Managing Editor Kashmir Central Bisma Nazir With Managing Director Irfan Ahmad Narwaroo

In an exclusive interview with Kashmir Central, Irfan Ahamad Narwaroo, managing director of Jamkash Vehicleades, the sole authorised distributor of Maruti Suzuki, said that the business has suffered a huge setback following the COVID-19 pandemic and other restrictions. First, the devastating floods of 2014 affected sales, he said. “We were still emerging from the impact of the floods when COVID-19 broke out and for two years we could not do much business. It is only since the beginning of 2022 that the automobile industry has been gradually picking up,” he added.

Asked about the influx of vehicles bearing non-local registration numbers, he said that this has been the biggest challenge for the industry in the Kashmir Valley in the recent past. The culture of purchasing second-hand vehicles from other states has caused major damage to the automobile industry in the Valley, he said. He expressed relief at the government having finally woken up to the challenge and taking steps to stop the re-registration of second-hand vehicles brought in from outside the region. “Still you will find three or four cabs out of 10 plying Srinagar roads are from outside the region,” he said.

He suggested that the government should make the procedure for permits for new commercial cabs easier.
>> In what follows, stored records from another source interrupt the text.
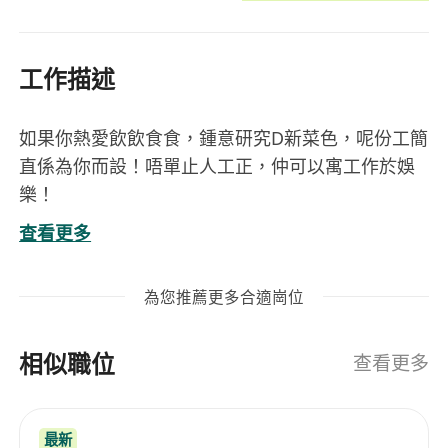
工作描述
如果你熱愛飲飲食食，鍾意研究D新菜色，呢份工簡
直係為你而設！唔單止人工正，仲可以寓工作於娛
樂！
查看更多
職位亮點
豐厚薪酬：
月薪
$22,000 – $33,000
(視乎經驗)
為您推薦更多合適崗位
真正放假：
五天工作周
(09:30–18:30)，週末
chill 住去試新餐廳
相似職位
專業發展： 與五星級酒店、連鎖集團、大型批
查看更多
發商共事，層次更高！
保障：
全面醫療計劃，返工更安心
最新
你嘅專業職責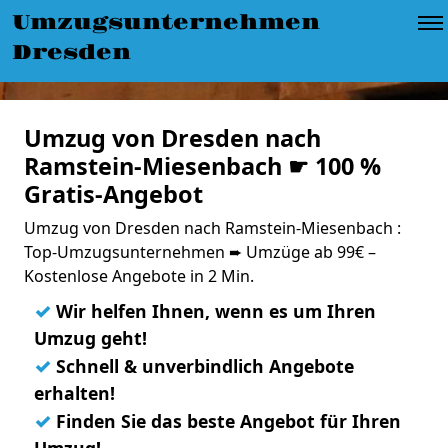
Umzugsunternehmen
Dresden
Umzug von Dresden nach
Ramstein-Miesenbach ☛ 100 %
Gratis-Angebot
Umzug von Dresden nach Ramstein-Miesenbach :
Top-Umzugsunternehmen ➨ Umzüge ab 99€ –
Kostenlose Angebote in 2 Min.
✓
Wir helfen Ihnen, wenn es um Ihren
Umzug geht!
✓
Schnell & unverbindlich Angebote
erhalten!
✓
Finden Sie das beste Angebot für Ihren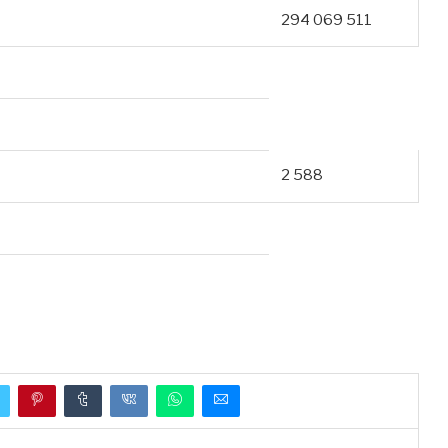
294 069 511
2 588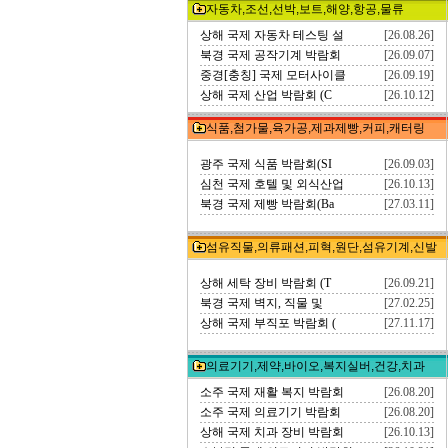
자동차,조선,선박,보트,해양,항공,물류
상해 국제 자동차 테스팅 설
[26.08.26]
북경 국제 공작기계 박람회
[26.09.07]
중경[충칭] 국제 모터사이클
[26.09.19]
상해 국제 산업 박람회 (C
[26.10.12]
식품,첨가물,육가공,제과제빵,커피,캐터링
광주 국제 식품 박람회(SI
[26.09.03]
심천 국제 호텔 및 외식산업
[26.10.13]
북경 국제 제빵 박람회(Ba
[27.03.11]
섬유직물,의류패션,피혁,원단,섬유기계,신발
상해 세탁 장비 박람회 (T
[26.09.21]
북경 국제 벽지, 직물 및
[27.02.25]
상해 국제 부직포 박람회 (
[27.11.17]
의료기기,제약,바이오,복지실버,건강,치과
소주 국제 재활 복지 박람회
[26.08.20]
소주 국제 의료기기 박람회
[26.08.20]
상해 국제 치과 장비 박람회
[26.10.13]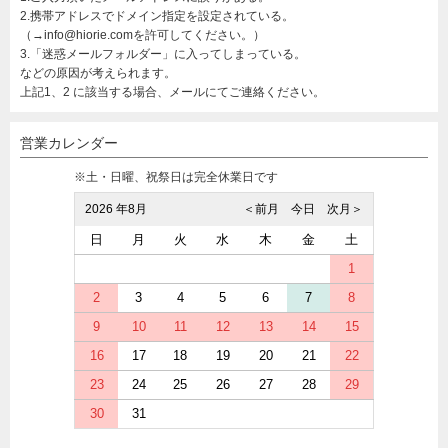
2.携帯アドレスでドメイン指定を設定されている。
（→info@hiorie.comを許可してください。）
3.「迷惑メールフォルダー」に入ってしまっている。
などの原因が考えられます。
上記1、2 に該当する場合、メールにてご連絡ください。
営業カレンダー
※土・日曜、祝祭日は完全休業日です
2026 年8月
＜前月
今日
次月＞
日
月
火
水
木
金
土
1
2
3
4
5
6
7
8
9
10
11
12
13
14
15
16
17
18
19
20
21
22
23
24
25
26
27
28
29
30
31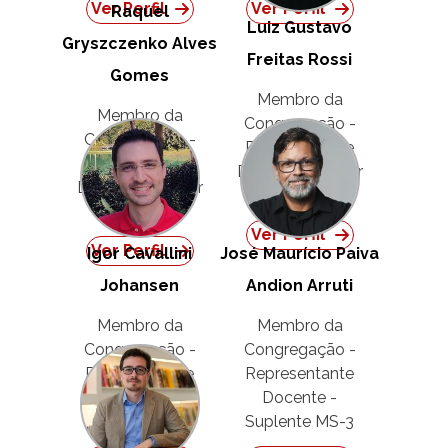
Ver Perfil
Ver Perfil
Raquel
Luiz Gustavo
Gryszczenko Alves
Freitas Rossi
Gomes
Membro da
Membro da
Congregação -
Congregação -
Representante
Representante
Docente - Titular
Docente - Titular
MS-3
MS-3
Ver Perfil
Ver Perfil
Igor Cavallini
José Maurício Paiva
Johansen
Andion Arruti
Membro da
Membro da
Congregação -
Congregação -
Representante
Representante
Docente -
Docente -
Suplente MS-3
Suplente MS-3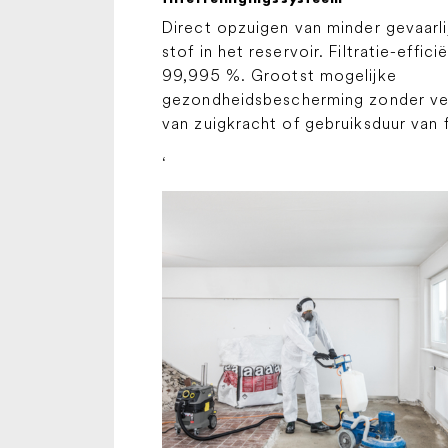
Direct opzuigen van minder gevaarli
stof in het reservoir. Filtratie-efficië
99,995 %. Grootst mogelijke
gezondheidsbescherming zonder ver
van zuigkracht of gebruiksduur van f
‘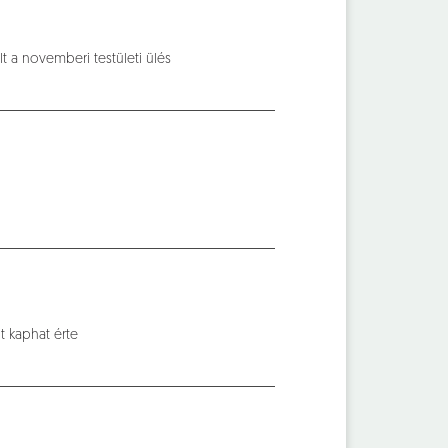
lt a novemberi testületi ülés
t kaphat érte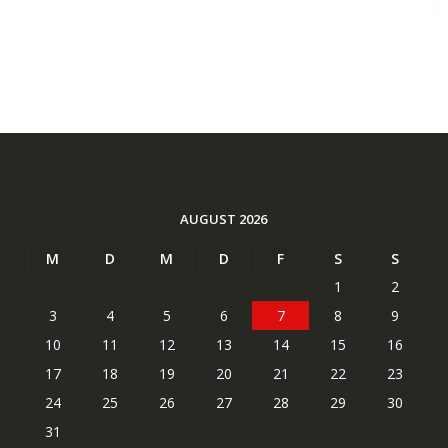
AUGUST 2026
M
D
M
D
F
S
S
1
2
3
4
5
6
7
8
9
10
11
12
13
14
15
16
17
18
19
20
21
22
23
24
25
26
27
28
29
30
31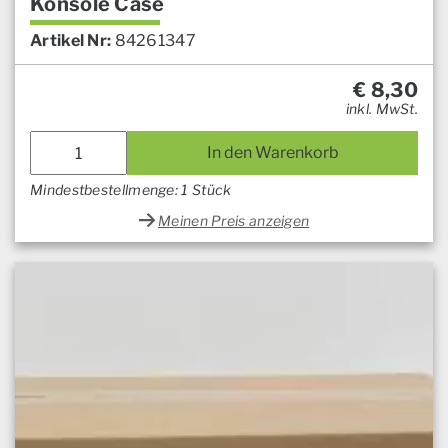
Konsole Case
Artikel Nr:
84261347
€
8,30
inkl. MwSt.
In den Warenkorb
Mindestbestellmenge: 1 Stück
Meinen Preis anzeigen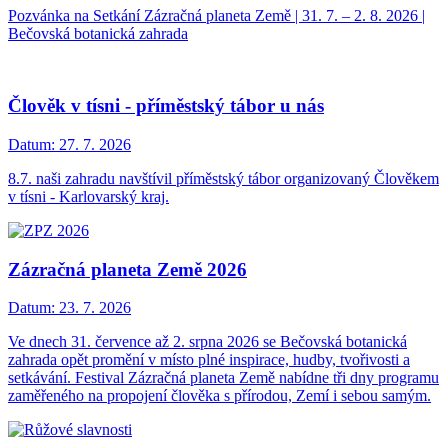
Pozvánka na Setkání Zázračná planeta Země | 31. 7. – 2. 8. 2026 |
Bečovská botanická zahrada
Člověk v tísni - příměstský tábor u nás
Datum:
27. 7. 2026
8.7. naši zahradu navštívil příměstský tábor organizovaný Člověkem
v tísni - Karlovarský kraj.
Zázračná planeta Země 2026
Datum:
23. 7. 2026
Ve dnech 31. července až 2. srpna 2026 se Bečovská botanická
zahrada opět promění v místo plné inspirace, hudby, tvořivosti a
setkávání. Festival Zázračná planeta Země nabídne tři dny programu
zaměřeného na propojení člověka s přírodou, Zemí i sebou samým.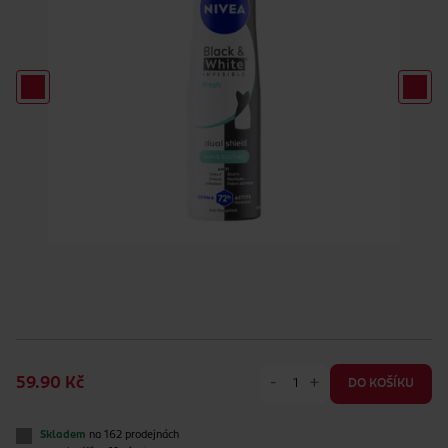
-
+
59.90 Kč
DO KOŠÍKU
Skladem
na 162 prodejnách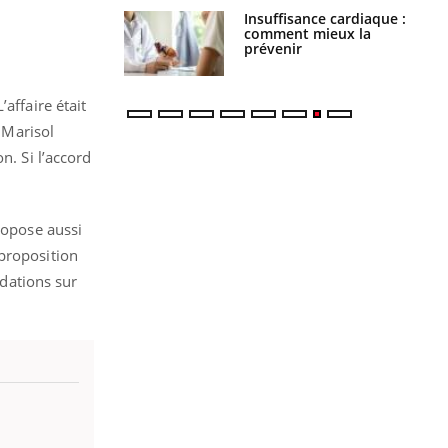
ance cardiaque :
Autisme : pourquoi le
 mieux la
cerveau reconnaît-il les
r
visages autrement ?
affaire était
 Marisol
n. Si l’accord
ropose aussi
 proposition
dations sur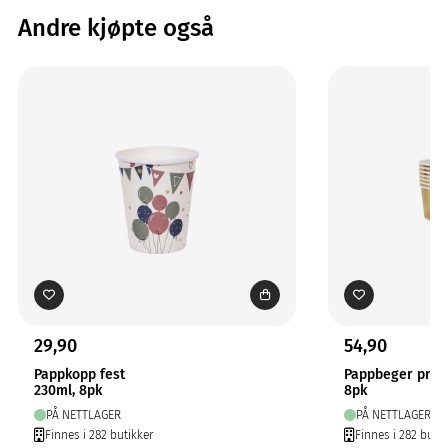
Andre kjøpte også
29,90
54,90
Pappkopp fest
Pappbeger prik
230ml, 8pk
8pk
PÅ NETTLAGER
PÅ NETTLAGER
Finnes i 282 butikker
Finnes i 282 butik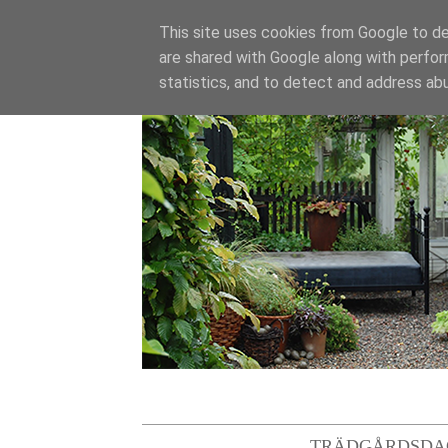
This site uses cookies from Google to del
are shared with Google along with perfor
statistics, and to detect and address ab
TRÄDGÅRDSDA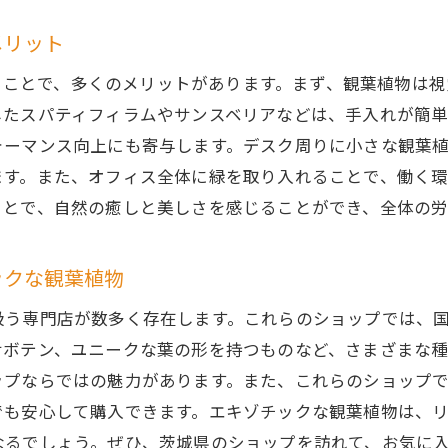
観葉植物がもたらす茨城県での心地よいインテリア空間
メリット
観葉植物で作る癒しのインテリア空間
を取り入れることで、多くのメリットがあります。まず、観葉植
茨城県の風土と観葉植物の相性
したスパティフィラムやサンスベリアなどは、手入れが簡
観葉植物を取り入れたインテリアの実例
ォーマンス向上にも寄与します。デスク周りに小さな観葉
心地よい空間作りに役立つ観葉植物の配置法
ます。また、オフィス全体に緑を取り入れることで、働く
観葉植物の種類によるインテリア効果の違い
ことで、自然の癒しと美しさを感じることができ、全体の
観葉植物で空間に彩りと変化を与える
ックな観葉植物
初心者必見！茨城県で手軽に始める観葉植物のインテリア
初心者におすすめの観葉植物の種類
扱う専門店が数多く存在します。これらのショップでは、
観葉植物の選び方と育て方の基本
サボテン、ユニークな葉の形を持つものなど、さまざまな種
ップならではの魅力があります。また、これらのショップ
観葉植物を取り入れた簡単インテリアアイデア
でも安心して購入できます。エキゾチックな観葉植物は、
観葉植物のメンテナンス方法と注意点
なるでしょう。ぜひ、茨城県のショップを訪れて、お気に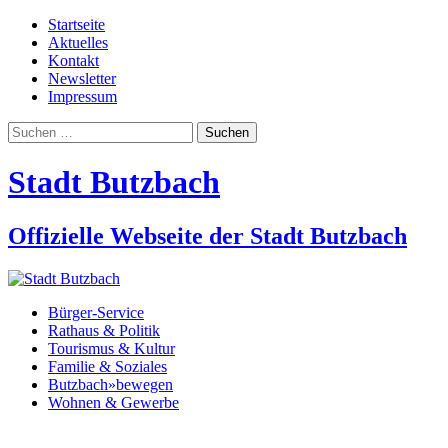
Startseite
Aktuelles
Kontakt
Newsletter
Impressum
Suchen
nach:
Stadt Butzbach
Offizielle Webseite der Stadt Butzbach
Bürger-Service
Rathaus & Politik
Tourismus & Kultur
Familie & Soziales
Butzbach»bewegen
Wohnen & Gewerbe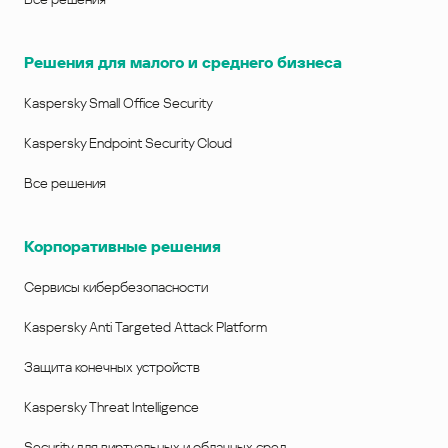
Решения для малого и среднего бизнеса
Kaspersky Small Office Security
Kaspersky Endpoint Security Cloud
Все решения
Корпоративные решения
Сервисы кибербезопасности
Kaspersky Anti Targeted Attack Platform
Защита конечных устройств
Kaspersky Threat Intelligence
Security для виртуальных и облачных сред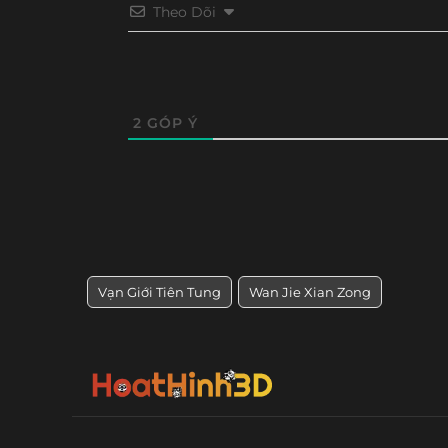
Theo Dõi
Tập 248
Tập 247
Tập 246
Tập 24
Tập 236
Tập 235
Tập 234
Tập 23
Tập 224
Tập 223
Tập 222
Tập 22
2
GÓP Ý
Tập 212
Tập 211
Tập 210
Tập 20
Tập 200
Tập 199
Tập 198
Tập 19
Tập 188
Tập 187
Tập 186
Tập 18
Vạn Giới Tiên Tung
Wan Jie Xian Zong
Tập 176
Tập 175
Tập 174
Tập 17
Tập 164
Tập 163
Tập 162
Tập 16
Tập 152
Tập 151
Tập 150
Tập 14
Tập 140
Tập 139
Tập 138
Tập 13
Hoteliers and houseboat owners should be given free permits to maintain their own fleet of cabs, he added. “This is the right time to start giving permits to the hoteliers and houseboat owners so that by March 2023, tourists find cabs available at normal prices,” he told Kashmir Central. He was optimistic that if this was done, business was likely to pick up in the coming months. There is scope for automobile sales to soar in Jammu and Kashmir as only 230 persons out of every 1,000 own a car in the region, he pointed out. The automobile sector, despite the many challenges, had the potential to grow in leaps and bounds, he added.

Baldev Singh, managing director of Peaks Automobiles, told Kashmir Central that car sales had been dealt a severe blow by the COVID-19 restrictions. He said that the company was still running at a loss, but expressed hope of a revival that he saw as inevitable. Singh said that he had managed to avoid cutting the number of employees during the period of low sales in the hope that things would improve soon. “Business has started to pick up and we hope that it will be back on track very soon,” he added.